ABOUT THIS EXERCISE |
Only the text of the records belongs in the answer, copied exactly, with every picture omitted.

________________________

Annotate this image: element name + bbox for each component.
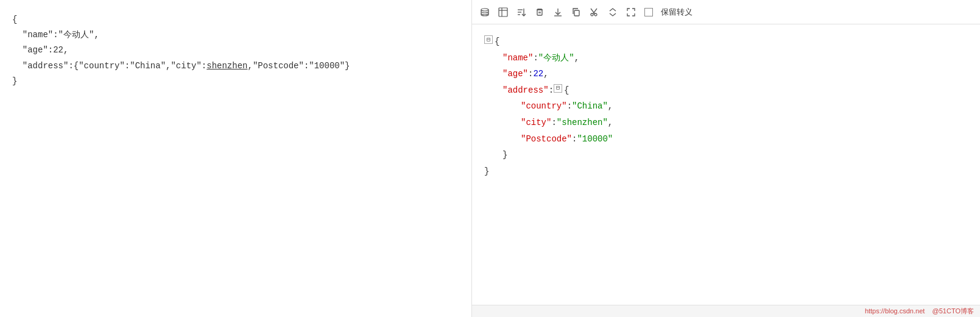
preserve-escape-label[interactable]: 保留转义 xyxy=(661,7,693,18)
table-icon[interactable] xyxy=(496,5,510,19)
fullscreen-icon[interactable] xyxy=(624,5,638,19)
left-editor-panel: { "name":"今动人", "age":22, "address":{"co… xyxy=(0,0,472,317)
json-toolbar: 保留转义 xyxy=(472,0,980,24)
json-city-line: "city" : "shenzhen" , xyxy=(484,115,968,131)
json-viewer-content: ⊟ { "name" : "今动人" , "age" : 22 , "addre… xyxy=(472,24,980,305)
svg-rect-7 xyxy=(537,10,542,15)
footer-links: https://blog.csdn.net @51CTO博客 xyxy=(865,307,974,316)
age-value: 22 xyxy=(533,66,543,82)
city-key: "city" xyxy=(521,115,551,131)
address-key: "address" xyxy=(502,82,549,99)
name-key: "name" xyxy=(502,50,533,66)
underline-word: shenzhen xyxy=(206,61,247,71)
expand-all-icon[interactable] xyxy=(606,5,619,19)
svg-line-16 xyxy=(591,9,595,14)
download-icon[interactable] xyxy=(551,5,565,19)
json-root-open: ⊟ { xyxy=(484,34,968,50)
collapse-root-btn[interactable]: ⊟ xyxy=(484,35,493,44)
svg-rect-1 xyxy=(499,8,507,16)
json-name-line: "name" : "今动人" , xyxy=(484,50,968,66)
postcode-key: "Postcode" xyxy=(521,131,572,148)
age-key: "age" xyxy=(502,66,528,82)
json-address-close: } xyxy=(484,147,968,163)
svg-line-15 xyxy=(593,9,597,14)
json-postcode-line: "Postcode" : "10000" xyxy=(484,131,968,148)
database-icon[interactable] xyxy=(478,5,492,19)
json-address-line: "address" : ⊟ { xyxy=(484,82,968,99)
copy-icon[interactable] xyxy=(569,5,583,19)
json-age-line: "age" : 22 , xyxy=(484,66,968,82)
raw-json-text: { "name":"今动人", "age":22, "address":{"co… xyxy=(12,12,459,89)
svg-rect-12 xyxy=(574,10,579,16)
footer-brand: @51CTO博客 xyxy=(932,307,974,315)
name-value: "今动人" xyxy=(538,50,574,66)
footer-url: https://blog.csdn.net xyxy=(865,307,925,315)
sort-icon[interactable] xyxy=(515,5,528,19)
city-value: "shenzhen" xyxy=(557,115,608,131)
checkbox-icon[interactable] xyxy=(643,5,656,19)
postcode-value: "10000" xyxy=(577,131,613,148)
bottom-bar: https://blog.csdn.net @51CTO博客 xyxy=(472,305,980,317)
json-root-close: } xyxy=(484,163,968,180)
brace-open: { xyxy=(495,34,499,50)
country-key: "country" xyxy=(521,98,567,115)
cut-icon[interactable] xyxy=(588,5,601,19)
svg-point-0 xyxy=(481,9,488,11)
delete-icon[interactable] xyxy=(533,5,546,19)
json-country-line: "country" : "China" , xyxy=(484,98,968,115)
collapse-address-btn[interactable]: ⊟ xyxy=(554,84,562,93)
right-json-panel: 保留转义 ⊟ { "name" : "今动人" , "age" : 22 , "… xyxy=(472,0,980,317)
country-value: "China" xyxy=(572,98,608,115)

________________________

RESPONSE FOR THIS EXERCISE |
Annotate this image: element name + bbox for each component.
preserve-escape-label[interactable]: 保留转义 xyxy=(661,7,693,18)
table-icon[interactable] xyxy=(496,5,510,19)
fullscreen-icon[interactable] xyxy=(624,5,638,19)
left-editor-panel: { "name":"今动人", "age":22, "address":{"co… xyxy=(0,0,472,317)
json-toolbar: 保留转义 xyxy=(472,0,980,24)
json-city-line: "city" : "shenzhen" , xyxy=(484,115,968,131)
json-viewer-content: ⊟ { "name" : "今动人" , "age" : 22 , "addre… xyxy=(472,24,980,305)
svg-rect-7 xyxy=(537,10,542,15)
footer-links: https://blog.csdn.net @51CTO博客 xyxy=(865,307,974,316)
age-value: 22 xyxy=(533,66,543,82)
city-key: "city" xyxy=(521,115,551,131)
address-key: "address" xyxy=(502,82,549,99)
name-key: "name" xyxy=(502,50,533,66)
underline-word: shenzhen xyxy=(206,61,247,71)
expand-all-icon[interactable] xyxy=(606,5,619,19)
svg-line-16 xyxy=(591,9,595,14)
download-icon[interactable] xyxy=(551,5,565,19)
json-root-open: ⊟ { xyxy=(484,34,968,50)
collapse-root-btn[interactable]: ⊟ xyxy=(484,35,493,44)
svg-rect-1 xyxy=(499,8,507,16)
json-name-line: "name" : "今动人" , xyxy=(484,50,968,66)
postcode-key: "Postcode" xyxy=(521,131,572,148)
age-key: "age" xyxy=(502,66,528,82)
json-address-close: } xyxy=(484,147,968,163)
svg-line-15 xyxy=(593,9,597,14)
json-postcode-line: "Postcode" : "10000" xyxy=(484,131,968,148)
database-icon[interactable] xyxy=(478,5,492,19)
json-address-line: "address" : ⊟ { xyxy=(484,82,968,99)
copy-icon[interactable] xyxy=(569,5,583,19)
json-age-line: "age" : 22 , xyxy=(484,66,968,82)
raw-json-text: { "name":"今动人", "age":22, "address":{"co… xyxy=(12,12,459,89)
svg-rect-12 xyxy=(574,10,579,16)
footer-brand: @51CTO博客 xyxy=(932,307,974,315)
name-value: "今动人" xyxy=(538,50,574,66)
footer-url: https://blog.csdn.net xyxy=(865,307,925,315)
sort-icon[interactable] xyxy=(515,5,528,19)
city-value: "shenzhen" xyxy=(557,115,608,131)
checkbox-icon[interactable] xyxy=(643,5,656,19)
postcode-value: "10000" xyxy=(577,131,613,148)
bottom-bar: https://blog.csdn.net @51CTO博客 xyxy=(472,305,980,317)
json-root-close: } xyxy=(484,163,968,180)
brace-open: { xyxy=(495,34,499,50)
country-key: "country" xyxy=(521,98,567,115)
cut-icon[interactable] xyxy=(588,5,601,19)
svg-point-0 xyxy=(481,9,488,11)
delete-icon[interactable] xyxy=(533,5,546,19)
json-country-line: "country" : "China" , xyxy=(484,98,968,115)
collapse-address-btn[interactable]: ⊟ xyxy=(554,84,562,93)
right-json-panel: 保留转义 ⊟ { "name" : "今动人" , "age" : 22 , "… xyxy=(472,0,980,317)
country-value: "China" xyxy=(572,98,608,115)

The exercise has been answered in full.